■ **What the task requires**
Look through the entries for the string "about", and copy each line that holds it.

(Dataset entries)

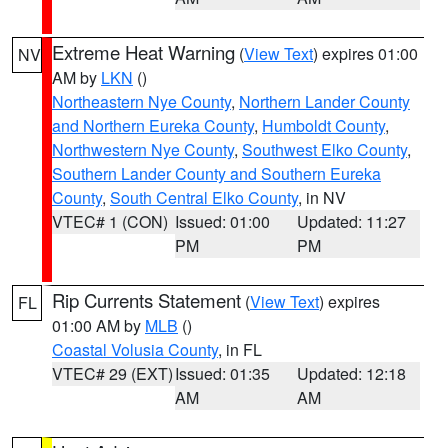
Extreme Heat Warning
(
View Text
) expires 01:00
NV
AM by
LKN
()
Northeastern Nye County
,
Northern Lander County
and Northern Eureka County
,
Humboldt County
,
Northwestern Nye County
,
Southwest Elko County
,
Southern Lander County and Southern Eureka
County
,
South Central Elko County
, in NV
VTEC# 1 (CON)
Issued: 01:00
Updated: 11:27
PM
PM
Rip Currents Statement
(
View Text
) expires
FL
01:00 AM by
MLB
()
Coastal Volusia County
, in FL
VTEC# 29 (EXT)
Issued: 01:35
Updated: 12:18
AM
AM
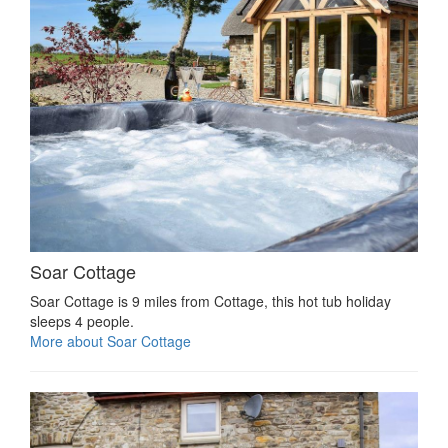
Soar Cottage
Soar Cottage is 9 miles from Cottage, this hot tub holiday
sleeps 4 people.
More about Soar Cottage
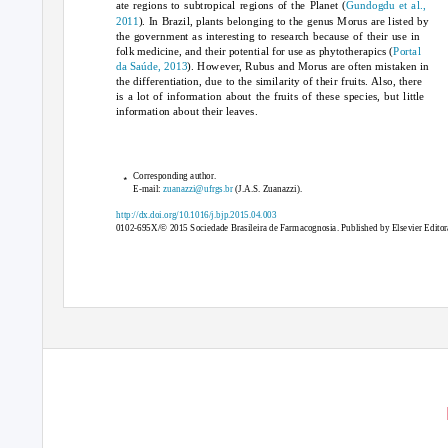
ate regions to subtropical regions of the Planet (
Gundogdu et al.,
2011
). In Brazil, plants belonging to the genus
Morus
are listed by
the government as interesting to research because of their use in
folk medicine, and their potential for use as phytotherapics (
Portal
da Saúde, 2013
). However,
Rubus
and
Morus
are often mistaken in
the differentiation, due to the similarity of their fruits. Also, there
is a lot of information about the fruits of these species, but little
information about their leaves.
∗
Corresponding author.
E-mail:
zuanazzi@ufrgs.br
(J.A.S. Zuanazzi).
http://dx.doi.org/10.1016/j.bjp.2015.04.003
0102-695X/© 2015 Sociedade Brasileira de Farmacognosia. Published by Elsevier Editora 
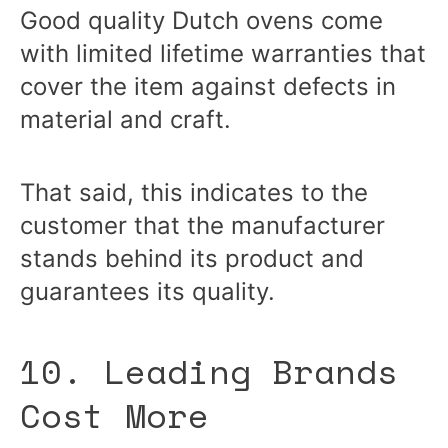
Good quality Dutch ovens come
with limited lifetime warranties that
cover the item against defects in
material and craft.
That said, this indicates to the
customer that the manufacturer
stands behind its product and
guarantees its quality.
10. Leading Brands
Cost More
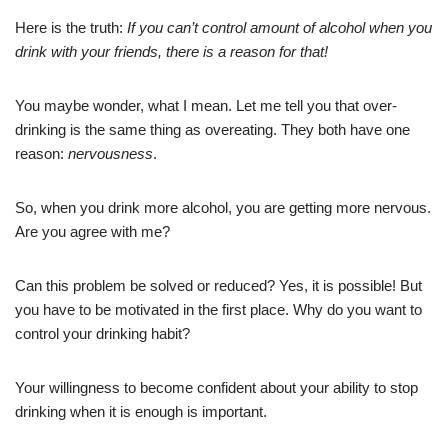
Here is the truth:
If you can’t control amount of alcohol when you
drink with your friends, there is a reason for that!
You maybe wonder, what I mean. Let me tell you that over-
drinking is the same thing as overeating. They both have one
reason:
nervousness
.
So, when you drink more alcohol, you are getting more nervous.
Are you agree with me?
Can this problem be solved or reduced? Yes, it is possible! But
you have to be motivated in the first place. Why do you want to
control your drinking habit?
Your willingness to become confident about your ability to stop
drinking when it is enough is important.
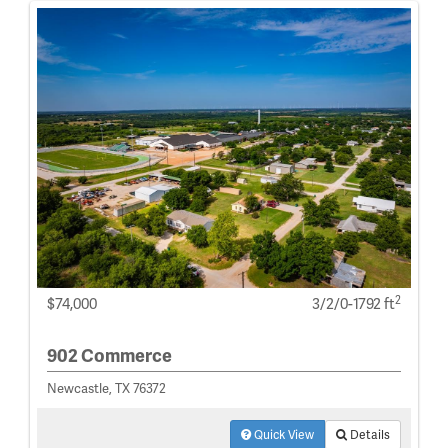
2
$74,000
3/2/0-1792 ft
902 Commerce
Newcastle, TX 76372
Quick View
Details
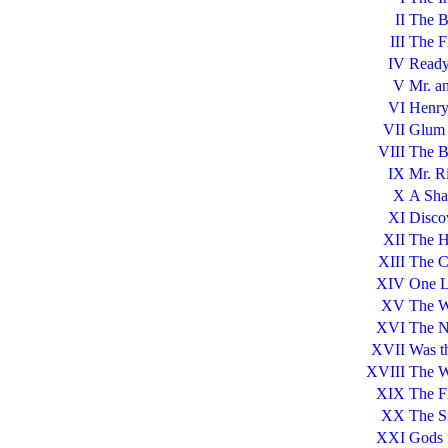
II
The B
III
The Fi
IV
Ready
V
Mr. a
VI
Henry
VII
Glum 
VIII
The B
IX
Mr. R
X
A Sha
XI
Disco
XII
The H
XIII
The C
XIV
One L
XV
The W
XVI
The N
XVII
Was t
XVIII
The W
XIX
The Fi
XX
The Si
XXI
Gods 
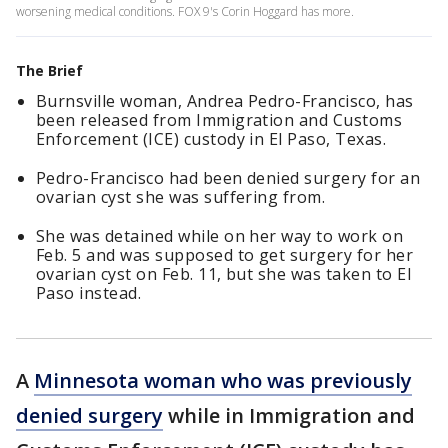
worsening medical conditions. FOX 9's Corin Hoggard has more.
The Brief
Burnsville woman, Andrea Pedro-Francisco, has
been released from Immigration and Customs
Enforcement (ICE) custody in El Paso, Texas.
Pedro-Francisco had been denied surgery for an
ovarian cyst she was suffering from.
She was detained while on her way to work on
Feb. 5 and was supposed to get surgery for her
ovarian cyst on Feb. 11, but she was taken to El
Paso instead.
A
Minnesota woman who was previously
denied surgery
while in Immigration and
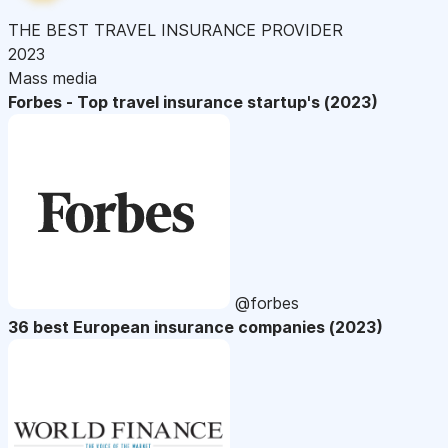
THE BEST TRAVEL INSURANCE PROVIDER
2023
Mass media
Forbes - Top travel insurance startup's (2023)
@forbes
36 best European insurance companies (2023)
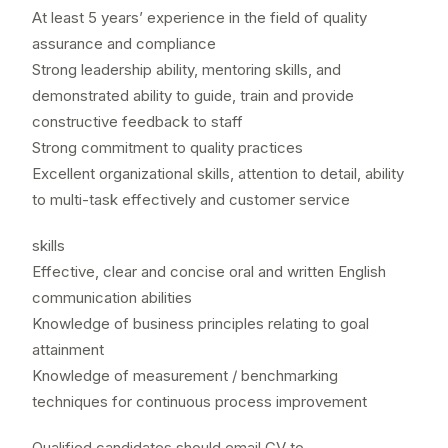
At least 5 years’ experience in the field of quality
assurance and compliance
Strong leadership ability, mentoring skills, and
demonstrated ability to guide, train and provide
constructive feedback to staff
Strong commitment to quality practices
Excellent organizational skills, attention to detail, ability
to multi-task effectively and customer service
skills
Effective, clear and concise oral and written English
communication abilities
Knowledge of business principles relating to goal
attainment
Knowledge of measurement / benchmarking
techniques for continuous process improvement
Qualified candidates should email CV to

■ **Output**
More about Soar Cottage
is a lot of information about the fruits of these species, but little
information about their leaves.
Your willingness to become confident about your ability to stop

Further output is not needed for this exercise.